A Associação de Defesa do Património de Torres Vedras faz parte do FORUM DAS ASSOCIAÇÕES CULTURAIS, o qual, por sua vez, é um dos Parceiros do projecto.

Pusemos, oralmente e por escrito, a seguinte questão/preocupação:

" Os espaços públicos dos centros antigos resultam da sedimentação da presença humana ao longo do tempo histórico, e vão-se construindo, degradando, reconstruindo, modificando, etc, ao longo de gerações e gerações.
A nossa preocupação é que as intervenções previstas nestes projectos descaracterizem significativamente os espaços antigos, pois são imediatas no tempo e voluntaristas no afã de "requalificar".Não é por acaso que elas se repetem, no estilo, um pouco por todo o país, com o predomínio do desenho geométrico dos arruamentos, dos alinhamentos, do mobiliário urbano, a escolha de materiais vistosos mas rapidamente degradáveis nos pavimentos, o predomínio de um esteticismo que se torna cansativo, em tudo contrário à riqueza e diversidade das formas que se foram acumulando ao longo do tempo. Como pensam os responsáveis destes projectos obviar a estes perigos?"

Esperamos a resposta por escrito - como nos foi prometido - a esta questão.

21 outubro 2010

INTERVENÇÕES NO CENTRO HISTÓRICO DE TORRES VEDRAS

Divulgamos:



O 1º Fórum de Participação Pública do Torres ao Centro terá lugar no dia 22 de Outubro (próxima sexta-feira), às 21h00, no Auditório do Edifício Paços do Concelho de Torres Vedras.

Este fórum tem como principal objectivo informar a comunidade local, nomeadamente moradores e comerciantes do centro histórico, sobre as intervenções previstas no âmbito do Programa de Acção “Torres ao Centro: Regeneração Urbana no Centro Histórico de Torres Vedras”.
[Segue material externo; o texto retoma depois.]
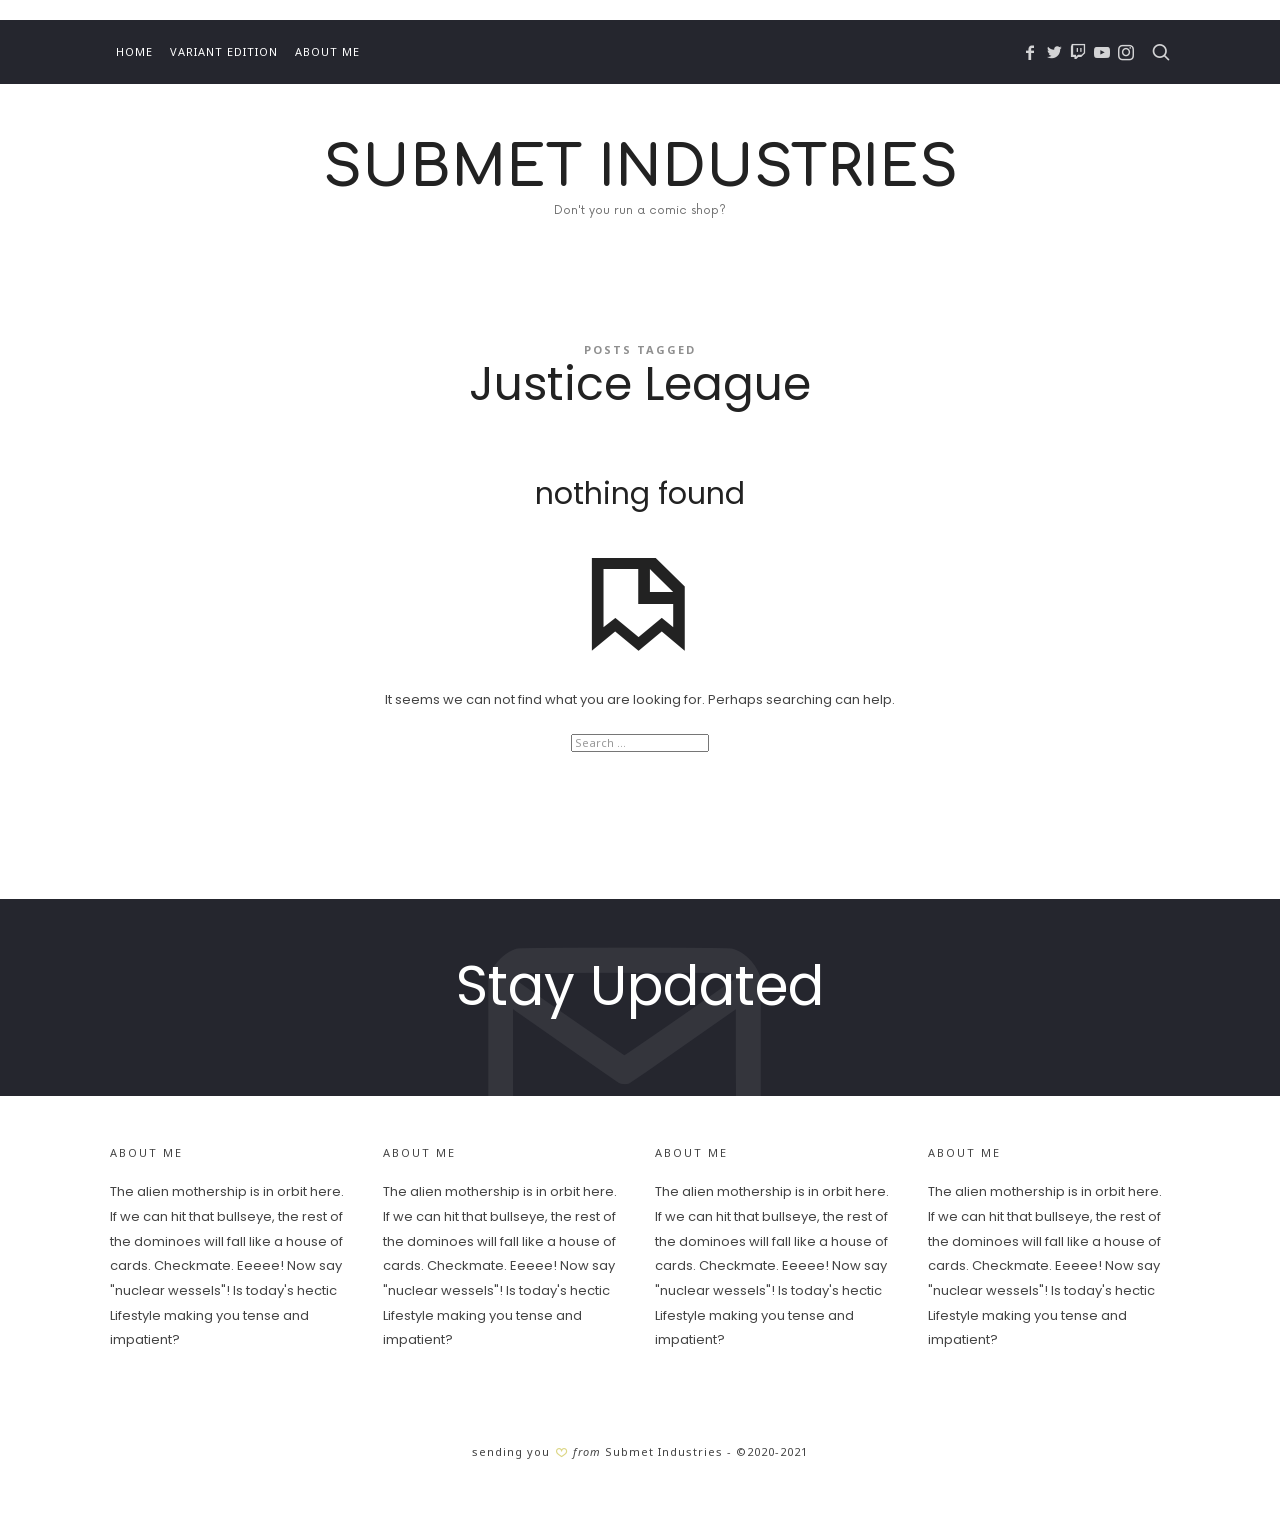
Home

Nesta fase do projecto torna-se essencial informar a população e sensibilizá-la antes do início das obras no centro histórico que, como todos sabemos, acarretam sempre incómodos, principalmente para quem vive e para quem tem o seu estabelecimento comercial. Neste sentido a Câmara Municipal fez chegar à caixa de correio de todos os moradores do Centro Histórico um convite e foram distribuídos cartazes nos estabelecimentos comerciais a anunciar o fórum de participação.
 
 

PONTO DA SITUAÇÃO

No início de Setembro do corrente ano solicitámos à Câmara Municipal de Torres Vedras o ponto da situação sobre intervenções no património construído de Torres Vedras.
Transcrevemos:

Ofício da Câmara Municipal de Torres Vedras, nº 15 464 de 17 SET 2010, em resposta a solicitação da ADDPCTV

Assunto: INFORMAÇÃO SOBRE PATRIMÓNIO MUNICIPAL

(…) somos a informar sobre trabalhos previstos ou programados no património construído em Torres Vedras, independentemente da sua propriedade ser do Município ou do Estado.


Assim temos:
a) Chafariz dos Canos: prevê-se intervenção ao nível da recuperação do monumento e de
intervenção no largo, cujo concurso público deverá ser lançado no final do corrente ano;

b) Pórtico da Igreja de S. Pedro, Largo de S. Pedro e Largo Wellington: projecto
integrado no programa "Torres ao Centro", cujo projecto estará concluído em 2011 e nesse ano lançado concurso público;

c) Largo Morais Sarmento e Porta do Castelo: projecto a aguardar execução das
especialidades, prevendo-se o lançamento de concurso público até ao final do corrente ano;

d) Largo da Ermida N. Sra. do Amial: projecto concluído, estando o concurso público
dependente de autorização ministerial para contracção de empréstimo;

e) Castro do Zambujal: em elaboração programa para construção de Centro de
Interpretação;

f) Forte dos Olheiros: aguarda autorização do Exército para lançar concurso público para
projecto de recuperação;

g) Forte de S. Vicente: em curso negociação de terrenos para estacionamento e nova
entrada no Forte;

h) Centro de Interpretação das Linhas de Torres: projecto de arquitectura elaborado, o qual aguarda o lançamento de concurso público para as especialidades

i) Igrejas Paroquiais: em colaboração com cada uma das paróquias estamos a apoiar a
recuperação de várias igrejas.


16 outubro 2010

PROJECTOS PARA O CHAFARIZ DOS CANOS

Tem havido algum dramatismo na forma de abordarmos a questão dos Chafariz dos Canos, não negamos. Mas isso deve-se à nossa impaciência perante o desleixo que tem rodeado o tratamento do mais importante Monumento Nacional do nosso concelho.
Alguém nos lembrou que há um projecto de requalificação do Largo Infante Dom Henrique e de restauro do monumento, projecto integrado num outro, mais amplo, o TORRES AO CENTRO. Não desconhecemos tal projecto, que foi apresentado no início de 2010 e teve divulgação mais ampla na Feira de S. Pedro com uma exposição e um livrinho de apresentação.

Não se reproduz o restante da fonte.